Transcribed page contents:
★ ★ ★ ★ ★ ★ ★

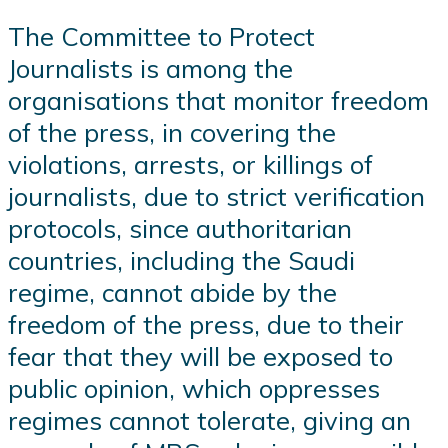
The Committee to Protect
Journalists is among the
organisations that monitor freedom
of the press, in covering the
violations, arrests, or killings of
journalists, due to strict verification
protocols, since authoritarian
countries, including the Saudi
regime, cannot abide by the
freedom of the press, due to their
fear that they will be exposed to
public opinion, which oppresses
regimes cannot tolerate, giving an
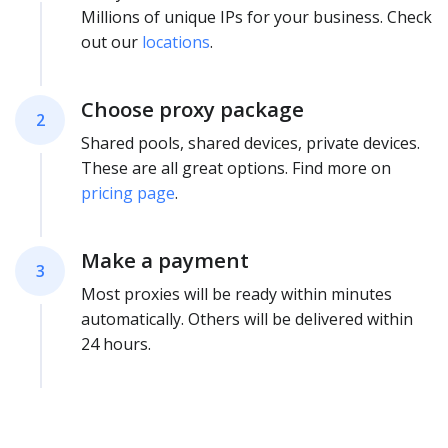
Millions of unique IPs for your business. Check
out our
locations
.
Choose proxy package
2
Shared pools, shared devices, private devices.
These are all great options. Find more on
pricing page
.
Make a payment
3
Most proxies will be ready within minutes
automatically. Others will be delivered within
24 hours.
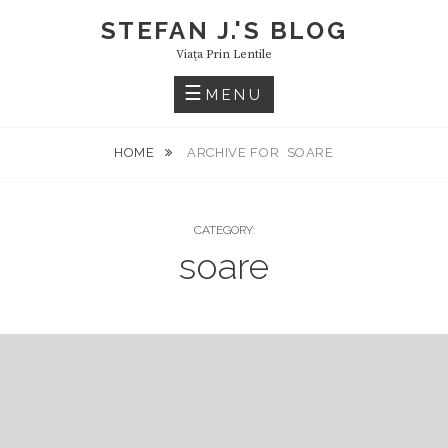
Skip
STEFAN J.'S BLOG
to
Viaţa Prin Lentile
content
MENU
HOME
ARCHIVE FOR
SOARE
CATEGORY:
soare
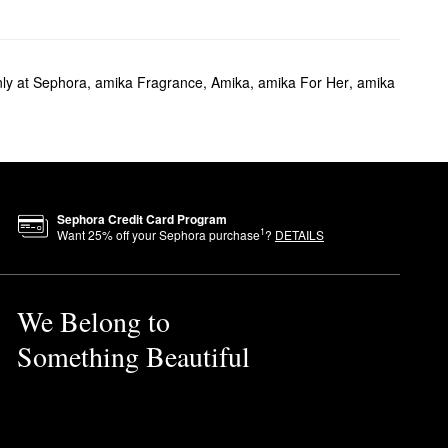
ly at Sephora
,
amika Fragrance
,
Amika
,
amika For Her
,
amika
Sephora Credit Card Program
1
Want
25
% off your Sephora purchase
?
DETAILS
We Belong to
Something Beautiful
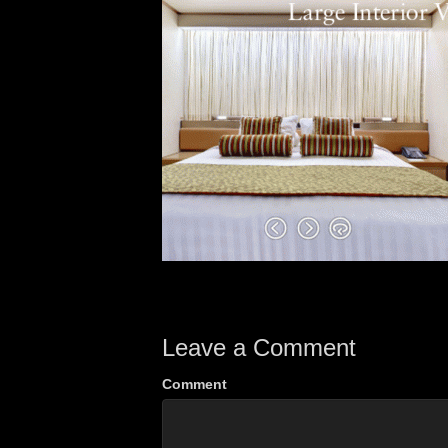
Leave a Comment
Comment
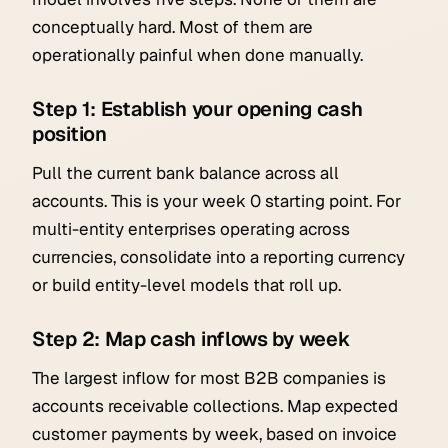
conceptually hard. Most of them are
operationally painful when done manually.
Step 1: Establish your opening cash
position
Pull the current bank balance across all
accounts. This is your week 0 starting point. For
multi-entity enterprises operating across
currencies, consolidate into a reporting currency
or build entity-level models that roll up.
Step 2: Map cash inflows by week
The largest inflow for most B2B companies is
accounts receivable collections. Map expected
customer payments by week, based on invoice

★ ★ ★ ★ ★ ★ ★

A single figure is required: how many lines above contain the word "entity".

2